* _Work order_: Could you transcribe exactly the lines below, from the line with "Pari Gaarh Santana" through the line with "Accedi con Facebook", and nothing else, leaving out the pictures?

BEGIN Given information

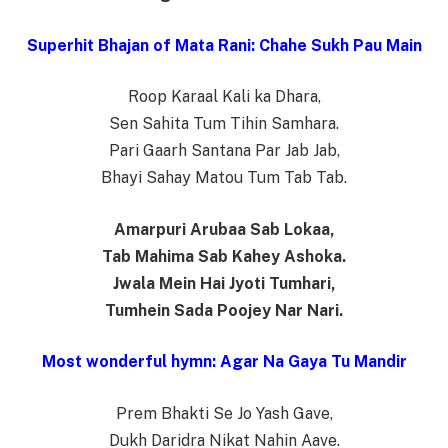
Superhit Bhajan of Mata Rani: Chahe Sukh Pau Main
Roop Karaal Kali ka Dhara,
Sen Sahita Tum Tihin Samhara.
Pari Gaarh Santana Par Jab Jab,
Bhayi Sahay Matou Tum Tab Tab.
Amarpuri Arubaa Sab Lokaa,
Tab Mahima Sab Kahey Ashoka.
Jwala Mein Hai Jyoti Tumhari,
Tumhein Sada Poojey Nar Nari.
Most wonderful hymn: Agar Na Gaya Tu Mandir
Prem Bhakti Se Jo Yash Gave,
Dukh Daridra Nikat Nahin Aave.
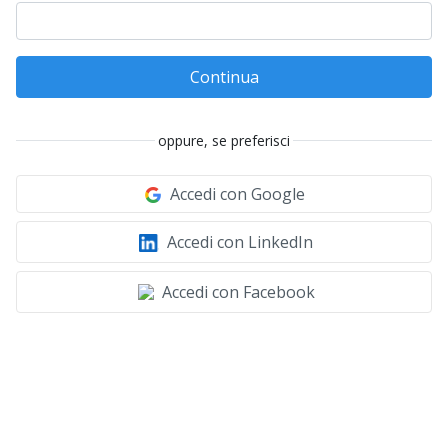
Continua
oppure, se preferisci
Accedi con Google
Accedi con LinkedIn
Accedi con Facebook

END Given information
BEGIN Given information

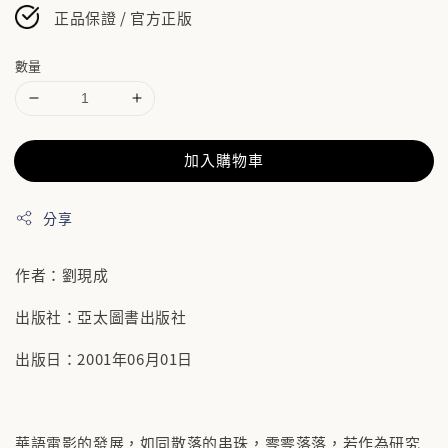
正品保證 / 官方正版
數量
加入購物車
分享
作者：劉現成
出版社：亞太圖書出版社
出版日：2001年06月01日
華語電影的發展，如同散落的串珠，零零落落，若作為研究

END Given information
BEGIN Given information

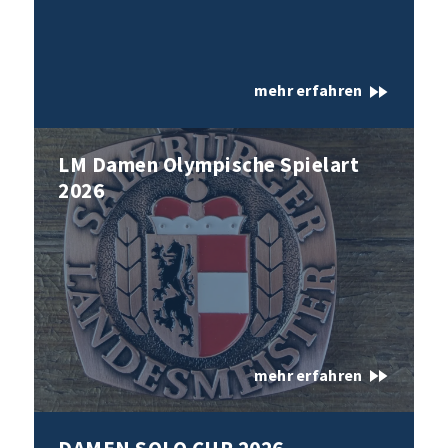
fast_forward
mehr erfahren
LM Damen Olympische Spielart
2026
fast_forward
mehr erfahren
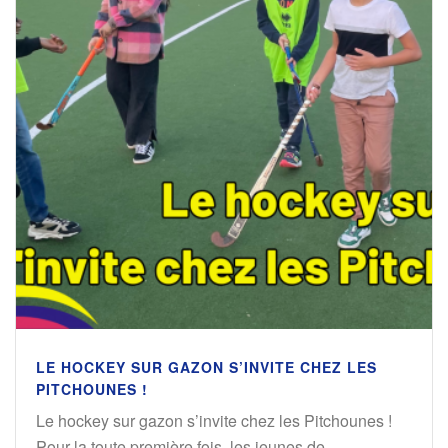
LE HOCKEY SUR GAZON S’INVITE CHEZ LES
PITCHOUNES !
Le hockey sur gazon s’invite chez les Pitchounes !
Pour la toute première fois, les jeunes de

END Given information

* _Written answer_:
Pari Gaarh Santana Par Jab Jab,
Bhayi Sahay Matou Tum Tab Tab.
Amarpuri Arubaa Sab Lokaa,
Tab Mahima Sab Kahey Ashoka.
Jwala Mein Hai Jyoti Tumhari,
Tumhein Sada Poojey Nar Nari.
Most wonderful hymn: Agar Na Gaya Tu Mandir
Prem Bhakti Se Jo Yash Gave,
Dukh Daridra Nikat Nahin Aave.
Continua
oppure, se preferisci
Accedi con Google
Accedi con LinkedIn
Accedi con Facebook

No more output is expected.